The play was The Cripple of Inishmaan by Martin McDonagh, presented by the UMBC Department of Theatre and Directed by Eve Muson, with Set/Costume Design by Elena Zlotescu and Light/Sound Design by Terry Cobb.

The UMBC Department of Theatre describes the play as follows: "Set on a remote island off the west coast of Ireland in 1934, The Cripple of Inishmaan is a strange comic tale in the great tradition of Irish storytelling. As word arrives on Inishmaan that a Hollywood director is coming to the neighboring island of Inishmore to film Man of Aran, the one person who wants to be in the film more than anybody is young Cripple Billy, if only to break away from the bitter tedium of his daily life."

The event began at 5 p.m. on the 7th floor of the Library with a wine and soft drink reception. Dinner commenced at 6 p.m., with remarks by Director Eve Muson after dinner at approximately 7 p.m., and the play was held in the UMBC Theatre at 8 p.m.

Tickets were priced at $35 per person. Tickets included the reception, dinner and admission to the play.

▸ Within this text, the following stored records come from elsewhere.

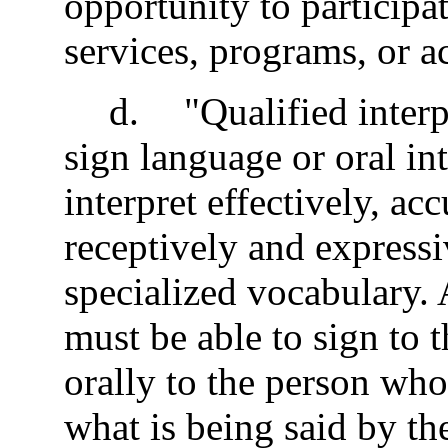
opportunity to participat
services, programs, or ac
d
.
"Qualified interp
sign language or oral int
interpret effectively, ac
receptively and expressi
specialized vocabulary. 
must be able to sign to t
orally to the person who
what is being said by th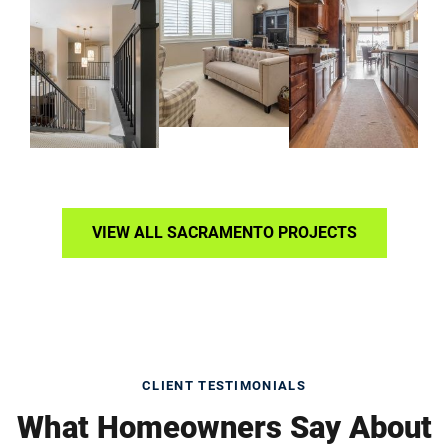
VIEW ALL SACRAMENTO PROJECTS
CLIENT TESTIMONIALS
What Homeowners Say About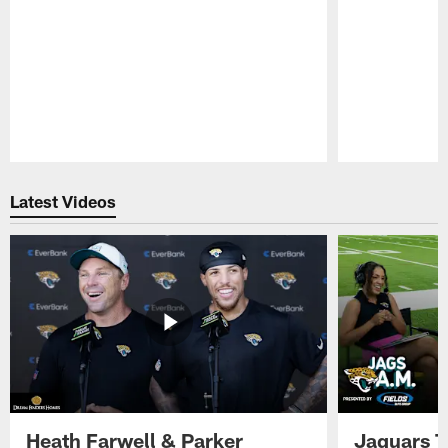
Pause
Play
Latest Videos
Heath Farwell & Parker
Jaguars T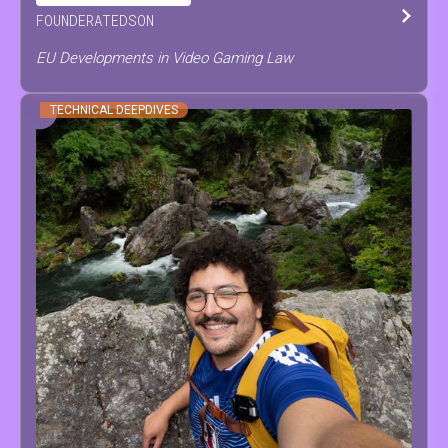
FOUNDER
AT
EDSON
EU Developments in Video Gaming Law
TECHNICAL DEEPDIVES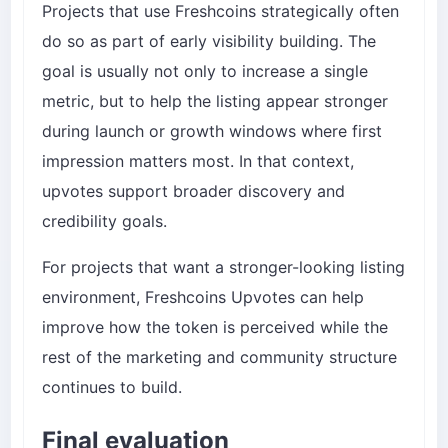
Projects that use Freshcoins strategically often
do so as part of early visibility building. The
goal is usually not only to increase a single
metric, but to help the listing appear stronger
during launch or growth windows where first
impression matters most. In that context,
upvotes support broader discovery and
credibility goals.
For projects that want a stronger-looking listing
environment,
Freshcoins Upvotes
can help
improve how the token is perceived while the
rest of the marketing and community structure
continues to build.
Final evaluation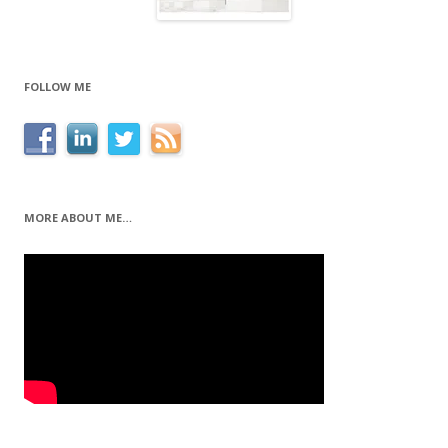
FOLLOW ME
MORE ABOUT ME…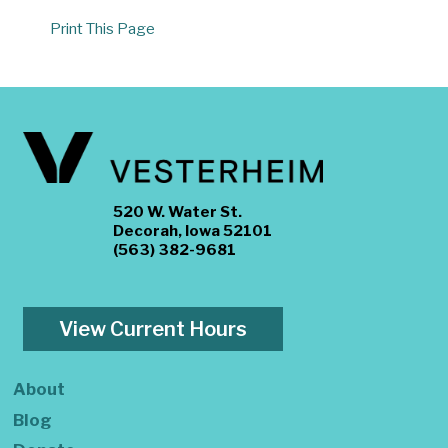
Print This Page
520 W. Water St.
Decorah, Iowa 52101
(563) 382-9681
View Current Hours
About
Blog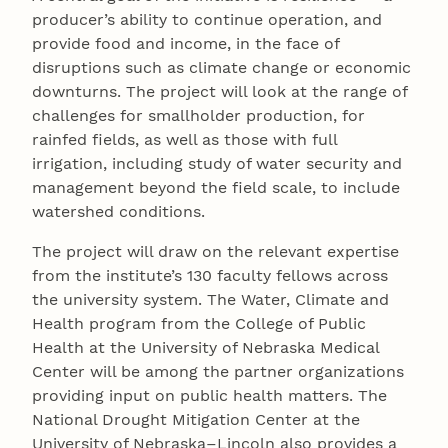
producer’s ability to continue operation, and
provide food and income, in the face of
disruptions such as climate change or economic
downturns. The project will look at the range of
challenges for smallholder production, for
rainfed fields, as well as those with full
irrigation, including study of water security and
management beyond the field scale, to include
watershed conditions.
The project will draw on the relevant expertise
from the institute’s 130 faculty fellows across
the university system. The Water, Climate and
Health program from the College of Public
Health at the University of Nebraska Medical
Center will be among the partner organizations
providing input on public health matters. The
National Drought Mitigation Center at the
University of Nebraska–Lincoln also provides a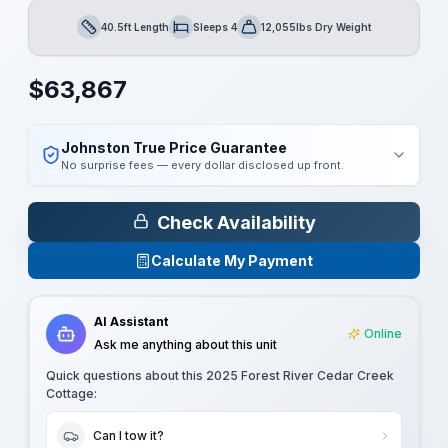
40.5ft Length
Sleeps 4
12,055lbs Dry Weight
Length
Sleeps
Dry Weight
$
63,867
Johnston True Price Guarantee
No surprise fees — every dollar disclosed up front.
Check Availability
Calculate My Payment
AI Assistant
Online
Ask me anything about this unit
Quick questions about this
2025 Forest River Cedar Creek
Cottage
:
Can I tow it?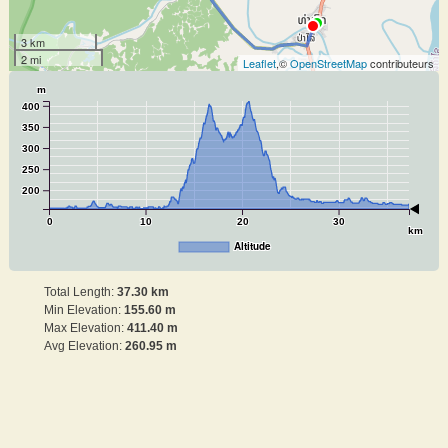
3 km
2 mi
Leaflet
,©
OpenStreetMap
contributeurs
m
400
350
300
250
200
0
10
20
30
km
Altitude
Total Length:
37.30 km
Min Elevation:
155.60 m
Max Elevation:
411.40 m
Avg Elevation:
260.95 m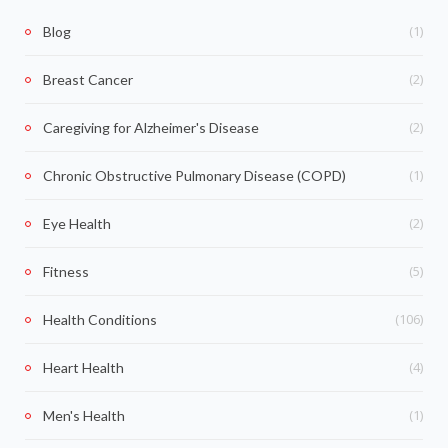
(1)
Blog
(2)
Breast Cancer
(2)
Caregiving for Alzheimer's Disease
(1)
Chronic Obstructive Pulmonary Disease (COPD)
(2)
Eye Health
(5)
Fitness
(106)
Health Conditions
(4)
Heart Health
(1)
Men's Health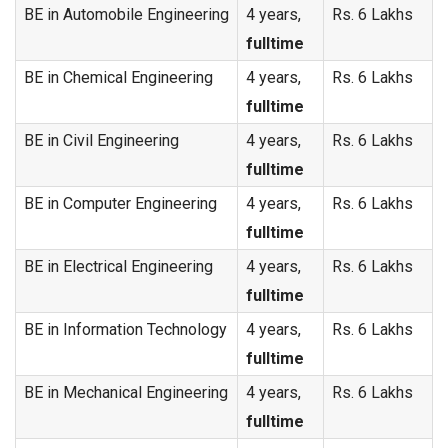
BE in Automobile Engineering
4 years,
Rs. 6 Lakhs
fulltime
BE in Chemical Engineering
4 years,
Rs. 6 Lakhs
fulltime
BE in Civil Engineering
4 years,
Rs. 6 Lakhs
fulltime
BE in Computer Engineering
4 years,
Rs. 6 Lakhs
fulltime
BE in Electrical Engineering
4 years,
Rs. 6 Lakhs
fulltime
BE in Information Technology
4 years,
Rs. 6 Lakhs
fulltime
BE in Mechanical Engineering
4 years,
Rs. 6 Lakhs
fulltime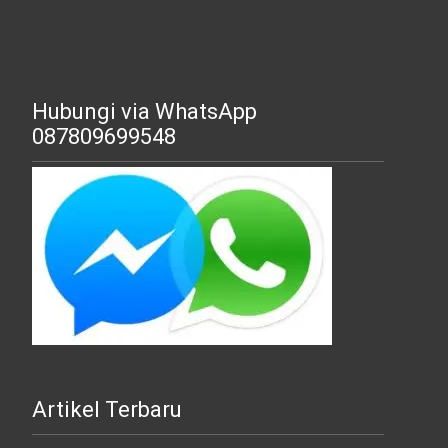
Hubungi via WhatsApp
087809699548
Artikel Terbaru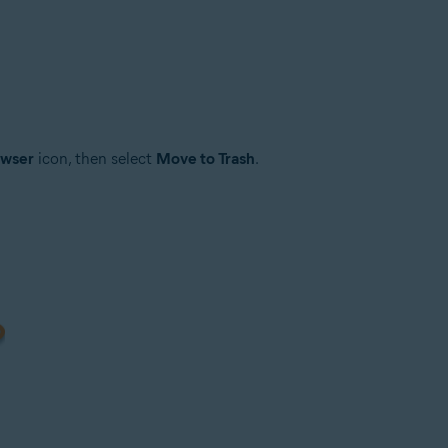
owser
icon, then select
Move to Trash
.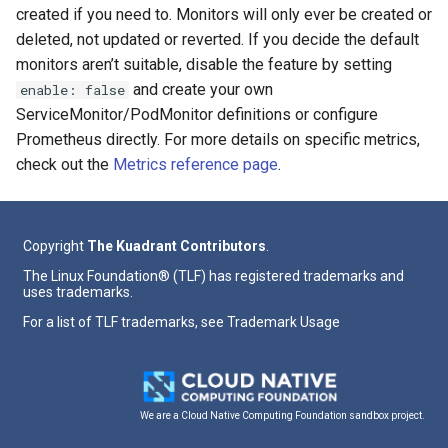
created if you need to. Monitors will only ever be created or
deleted, not updated or reverted. If you decide the default
monitors aren’t suitable, disable the feature by setting
and create your own
enable: false
ServiceMonitor/PodMonitor definitions or configure
Prometheus directly. For more details on specific metrics,
check out the
Metrics reference page
.
Copyright
The Kuadrant Contributors
.
The Linux Foundation® (TLF) has registered trademarks and
uses trademarks.
For a list of TLF trademarks, see
Trademark Usage
We are a Cloud Native Computing Foundation sandbox project.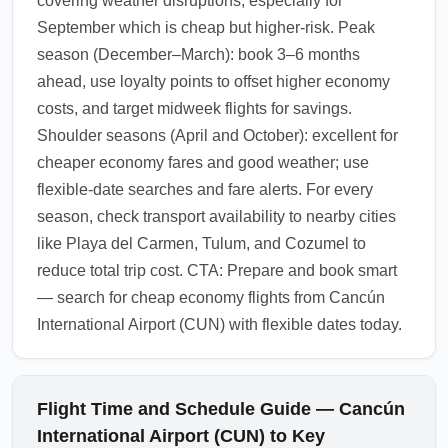
covering weather disruptions, especially for
September which is cheap but higher-risk. Peak
season (December–March): book 3–6 months
ahead, use loyalty points to offset higher economy
costs, and target midweek flights for savings.
Shoulder seasons (April and October): excellent for
cheaper economy fares and good weather; use
flexible-date searches and fare alerts. For every
season, check transport availability to nearby cities
like Playa del Carmen, Tulum, and Cozumel to
reduce total trip cost. CTA: Prepare and book smart
— search for cheap economy flights from Cancún
International Airport (CUN) with flexible dates today.
Flight Time and Schedule Guide — Cancún
International Airport (CUN) to Key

April 22, 2010, 7 p.m. : Celebration of Bartleby

Location: Albin O. Kuhn Library 7th floor

Event: Celebration of Bartleby, UMBC's student literary publication

This event was free and open to the public; approximately 120 people attended.

For more information on Bartleby, see: the Bartleby home page.


January 25 – March 19, 2010 : Library Gallery Exhibition

Location: Albin O. Kuhn Library Gallery

Event: Shadow and Substance: African American Images from the Burns Archive

Since the early years of photography, African Americans appeared in front of and behind the camera. The images in Shadow and Substance—including portraits, snapshots and photographs—not only document industries, property and events related to the African-American experience, but allow us to perceive how African Americans were seen by others and how they wished to be seen over the past 160 years.

This exhibit was free and open to the public.

For more information on the Library Gallery, see: the Library Gallery home page.


Wednesday, February 17, 2010: 4 p.m. : BookNotes

Location: Albin O. Kuhn Library Gallery

Event: "Street Scenes and Blues Lives: Bessie Smith's Chattanooga" lecture by Michelle R. Scott

Michelle R. Scott, Assistant Professor in the Department of History at UMBC and author of Blues Empress in Black Chattanooga: Bessie Smith and the Emerging Urban South, discussed the "behind the music" process in studying the childhood community and environment of blues legend Bessie Smith. Through photos, music clips, playbills, city directories, and oral histories Scott fleshed out the life of Smith as a street performer and explored the use of recreational spaces for social protest by African Americans in the segregated early 20th century United States.

Following the presentation, there was a reception provided by the Friends of the Library & Gallery, the Department of History and the Libby Kuhn Endowment.

This event was co-sponsored by the Departments of Africana Studies, History and Music, the Dresher Center for the Humanities, and the Humanities Forum. It was free and open to the public.